Optimize input latency for Windows Store DirectX games

[This article is for Windows 8.x and Windows Phone 8.x developers writing Windows Runtime apps. If you’re developing for Windows 10, see the latest documentation]

Input latency can significantly impact the experience of a game, and optimizing it can make a game feel more polished. Additionally, proper input event optimization can improve battery life. Learn how to choose the right CoreDispatcher input event processing options to make sure your game handles input as smoothly as possible.

Note  DXGI_SWAP_CHAIN_FLAG_FRAME_LATENCY_WAITABLE_OBJECT is not currently supported for Windows Phone 8.1. However, much of the rest of the guidance is applicable to Windows Phone 8.1 DirectX apps.

 

Input latency

Input latency is the time it takes the system to respond to user input. The response is often a change in what’s displayed on the screen, or what’s heard through audio feedback.

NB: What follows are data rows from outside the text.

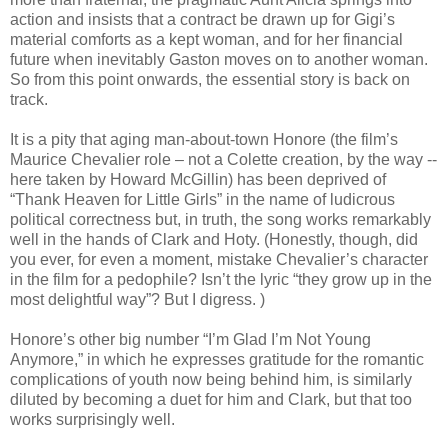
action and insists that a contract be drawn up for Gigi’s
material comforts as a kept woman, and for her financial
future when inevitably Gaston moves on to another woman.
So from this point onwards, the essential story is back on
track.
It is a pity that aging man-about-town Honore (the film’s
Maurice Chevalier role – not a Colette creation, by the way --
here taken by Howard McGillin) has been deprived of
“Thank Heaven for Little Girls” in the name of ludicrous
political correctness but, in truth, the song works remarkably
well in the hands of Clark and Hoty. (Honestly, though, did
you ever, for even a moment, mistake Chevalier’s character
in the film for a pedophile? Isn’t the lyric “they grow up in the
most delightful way”? But I digress. )
Honore’s other big number “I’m Glad I’m Not Young
Anymore,” in which he expresses gratitude for the romantic
complications of youth now being behind him, is similarly
diluted by becoming a duet for him and Clark, but that too
works surprisingly well.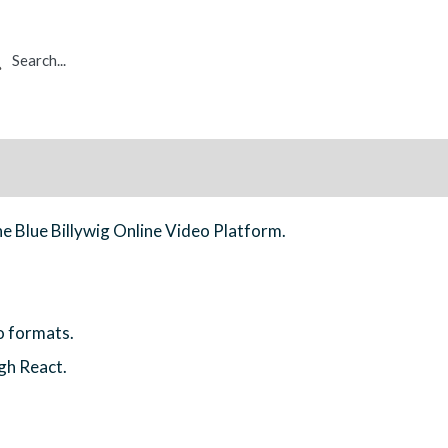
rch
he Blue Billywig Online Video Platform.
o formats.
gh React.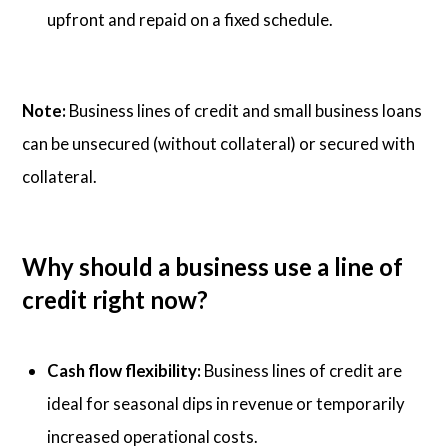
upfront and repaid on a fixed schedule.
Note:
Business lines of credit and small business loans
can be unsecured (without collateral) or secured with
collateral.
Why should a business use a line of
credit right now?
Cash flow flexibility:
Business lines of credit are
ideal for seasonal dips in revenue or temporarily
increased operational costs.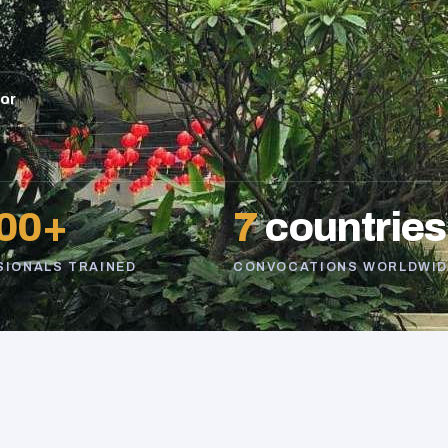
sor
00+
7
countries
SIONALS TRAINED
CONVOCATIONS WORLDWID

Every input event, whether it comes from a touch pointer, mouse pointer, or keyboard, generates a message to be processed by an event handler. Modern touch digitizers and gaming peripherals report input events at a minimum of 100Hz per pointer, which means that apps can receive 100 events or more per second per pointer (or keystroke). This rate of updates is amplified if multiple pointers are happening concurrently, or a higher precision input device is used (for example, a gaming mouse). The event message queue can fill up very quickly.

It’s important to understand the input latency demands of your game so that events are processed in a way that is best for the scenario. There is no one solution for all games.

Power efficiency

In the context of input latency, "power efficiency" refers to how much a game uses the GPU. A game that uses less GPU resources is more power efficient and allows for longer battery life. This also holds true for the CPU.

If a game can draw the whole screen at less than 60 frames per second (currently, the maximum rendering speed on most displays) without degrading the user's experience, it will be more power efficient by drawing less often. Some games only update the screen in response to user input, so those games should not draw the same content repeatedly at 60 frames per second.

Choosing what to optimize for

When designing a DirectX app, you need to make some choices. Does the app need to render 60 frames per second to present smooth animation, or does it only need to render in response to input? Does it need to have the lowest possible input latency, or can it tolerate a little bit of delay? Will my users expect my app to be judicious about battery usage?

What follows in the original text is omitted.